R.I.L.A.O.N now you're using a modeling language, I guess it has a lot of good features like infinity freedom, just one downside : no one will understand it but you.
BenCAD
Are you talking about UML? ;-p
"Boxes and arrows", often incorrectly referred to as flowcharts
We don't
We write documentation using Guru and our API is documented in Apiary. We could say our model is described in Apiary. We use Guru to share small pieces of documentation with the team. We think that works better than writing long articles in a wiki or similar.
It should be about documentation only but about modeling ;)

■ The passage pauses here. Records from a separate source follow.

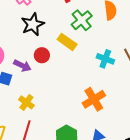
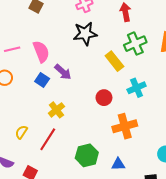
red circle: (42, 55) -> (104, 98), moved
cyan cross: (105, 59) -> (137, 88), moved, turned 30

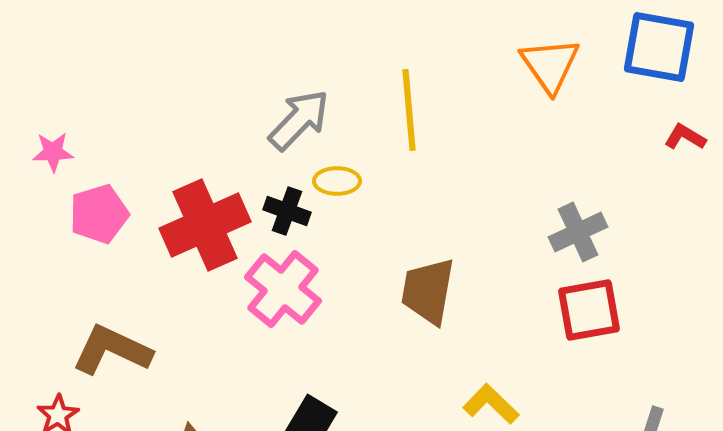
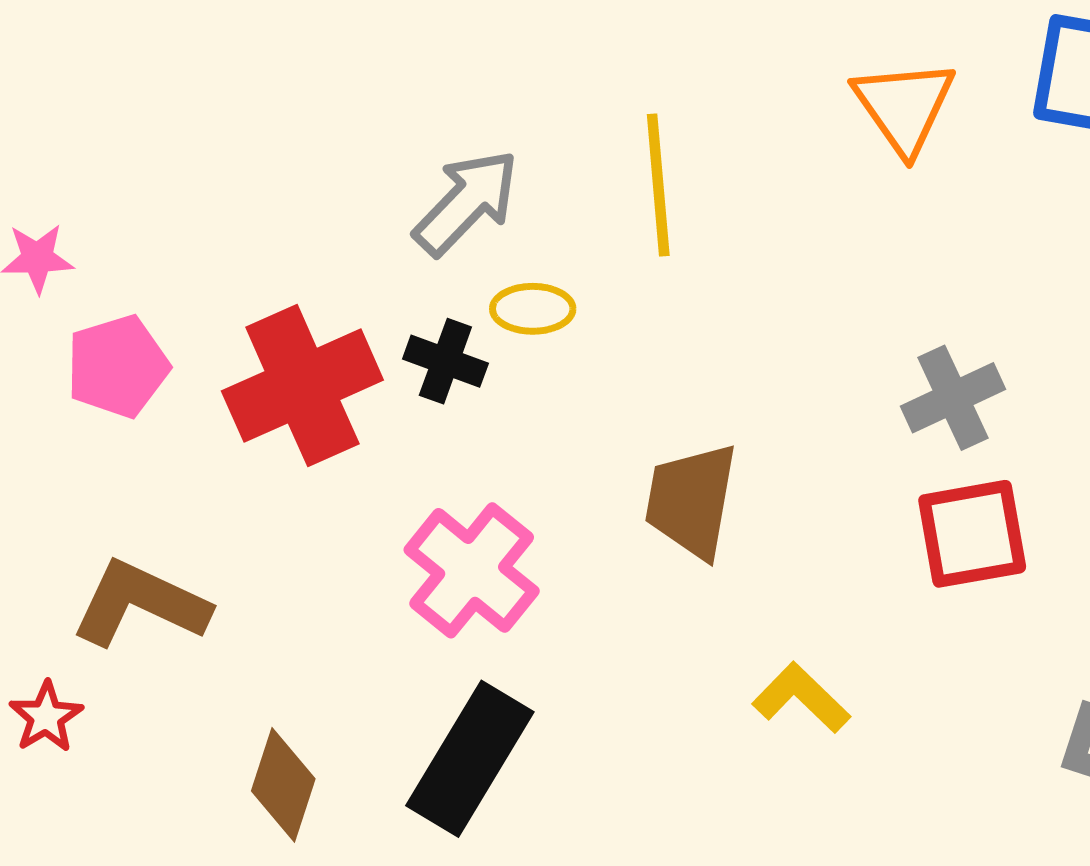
pink cross: (283, 289) -> (472, 570), moved

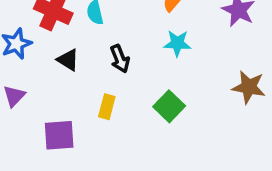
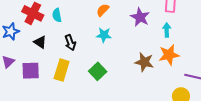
yellow rectangle: (107, 107) -> (62, 70), size x1.5
purple square: (59, 135) -> (31, 71), moved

Lately I ve been using the c4model.com/
I m in a team with an architect that prepare the highest abstraction layer and then we go almost until the code layer with her to map the whole project and interactions
Same as Ben but I use Markdown files because my calligraphy is not even readable by me π
Scrawly notebook doodles showing flows of data and dependency. If I need other people to be able to understand them, I use draw.io or a similar tool to produce legible versions. I'm not working on anything so massive as to require formal specification with UML and the like.
grafcet.online
which is very comprehensible for both business and developers (Automation Industry know that kind of diagram well). Is agnostic so could map easily with code or UML if wanted.
I like drawing diagrams in Omnigraffle! Lots of freedom, and nice to show to technical and non-technical folks alike. For enduring documentation, we use Jira/Confluence.